How Ole Miss Handled Quarterback Uncertainty While Building 2026 Roster

One of the biggest questions of the college football offseason was would Trinidad Chambliss play college football in 2026?

That answer was chiseled into stone last month when the Mississippi Supreme Court denied the NCAA’s request for an expedited interlocutory review of a lower-court ruling granting Chambliss a preliminary injunction.

But that wasn’t a fast process and the offseason waits for no one. So, while also dealing with everything that comes with taking over a new program, Pete Golding had that drama to deal with while also working the transfer portal.

In a recent interview with ESPN’s Greg McElroy, Golding talked about that time period and how Ole Miss supported Chambliss during that time period.

“It was taking a step at a time,” Golding said to McElroy. “The first piece for us was, all right, we have to retain him because if it does get cleared, I know I want him on my football team.

“He’s got to make a decision based on if he is going to be eligible, and we’ve got to do a good job from a retention component. Are we going to keep the system the same? What are the pieces we’re going to put around him? From a development component, is this quarterback coach going to change?

“There were a lot of questions there that he needed answers to and his camp needed answers to.”

The first decision was made in January when Ole Miss announced Chambliss had agreed to a deal to be with the Rebels in 2026, should he gain the eligibility. It was an easy choice for Ole Miss to want Chambliss back.

He threw for 3,937 yards and 22 touchdowns last season. He finished third in Ole Miss history in single-season total offense (4,464) and passing. Chambliss received the eighth-most votes for the Heisman Trophy, awarded annually to college football’s best player.

Once that decision was made, the other building blocks started to be put into place.

“The number one thing first was, all right, how are we going to continue to develop you and put the pieces around you to be able to have an even better year next year?” Golding said.

“Once we got that piece of it and it was like, all right, I feel good, I’m definitely staying, this is where I want to continue to create my legacy, which he did an unbelievable job of in one season, then the next one was, all right, now all we can focus on is controlling what we can control.

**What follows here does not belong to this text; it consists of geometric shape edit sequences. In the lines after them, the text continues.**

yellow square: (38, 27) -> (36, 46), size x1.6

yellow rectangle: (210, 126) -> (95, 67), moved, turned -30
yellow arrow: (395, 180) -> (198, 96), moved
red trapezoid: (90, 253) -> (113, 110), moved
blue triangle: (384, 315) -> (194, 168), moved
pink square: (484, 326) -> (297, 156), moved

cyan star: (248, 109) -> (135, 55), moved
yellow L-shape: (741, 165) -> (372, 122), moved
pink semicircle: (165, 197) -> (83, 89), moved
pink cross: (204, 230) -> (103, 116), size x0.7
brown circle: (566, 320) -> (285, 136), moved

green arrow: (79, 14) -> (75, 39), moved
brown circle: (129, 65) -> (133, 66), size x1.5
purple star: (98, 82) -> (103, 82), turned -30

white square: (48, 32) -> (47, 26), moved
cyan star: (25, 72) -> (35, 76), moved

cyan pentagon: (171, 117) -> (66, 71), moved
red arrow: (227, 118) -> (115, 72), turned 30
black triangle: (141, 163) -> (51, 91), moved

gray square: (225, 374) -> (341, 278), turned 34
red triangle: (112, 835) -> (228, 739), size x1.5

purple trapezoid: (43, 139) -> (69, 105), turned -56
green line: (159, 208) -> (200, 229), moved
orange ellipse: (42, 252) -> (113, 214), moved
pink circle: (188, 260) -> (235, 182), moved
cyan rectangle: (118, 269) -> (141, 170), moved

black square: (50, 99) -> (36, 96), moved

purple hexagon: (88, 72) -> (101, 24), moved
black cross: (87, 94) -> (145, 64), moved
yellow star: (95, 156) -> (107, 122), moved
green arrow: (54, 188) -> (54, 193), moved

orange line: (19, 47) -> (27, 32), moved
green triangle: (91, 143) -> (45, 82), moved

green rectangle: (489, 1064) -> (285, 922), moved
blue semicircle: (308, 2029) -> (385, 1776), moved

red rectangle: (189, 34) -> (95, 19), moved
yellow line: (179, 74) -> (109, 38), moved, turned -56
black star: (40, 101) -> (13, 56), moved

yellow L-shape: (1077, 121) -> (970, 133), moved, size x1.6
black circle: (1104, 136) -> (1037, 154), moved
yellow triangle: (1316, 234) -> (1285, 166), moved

“We’ve got two things: You’ve got to help us recruit our roster in case you are eligible because good players want to play with good players. Then, number two, if you’re not eligible, you’ve still got to be preparing for the draft.”

In February, Chambliss was granted the preliminary injunction that made him eligible to play.

“He was awesome about it,” Golding said. “He’s got a great mom and dad. He’s got a good agent and all that. Joe did a great job with him throughout the process.

“We took it one piece at a time. Retention first, recruitment second for our roster, the development component third, and then just trying to really focus on controlling what we control, get in a really good routine, still work out, be around the team. You’re the starting quarterback until you’re not.”

Ole Miss supplemented the offensive roster around Chambliss with 17 transfers, including five wide receivers and three running backs.

“How I presented it to him [was] right now, once we got the court injunction, it was, ‘Hey, you’re our leader, you’re our quarterback, we’re doing everything. You’re running the meeting. You’re taking the one reps. There ain’t any of that.’ Then we’ll still work you out on the side just in case,” Golding said.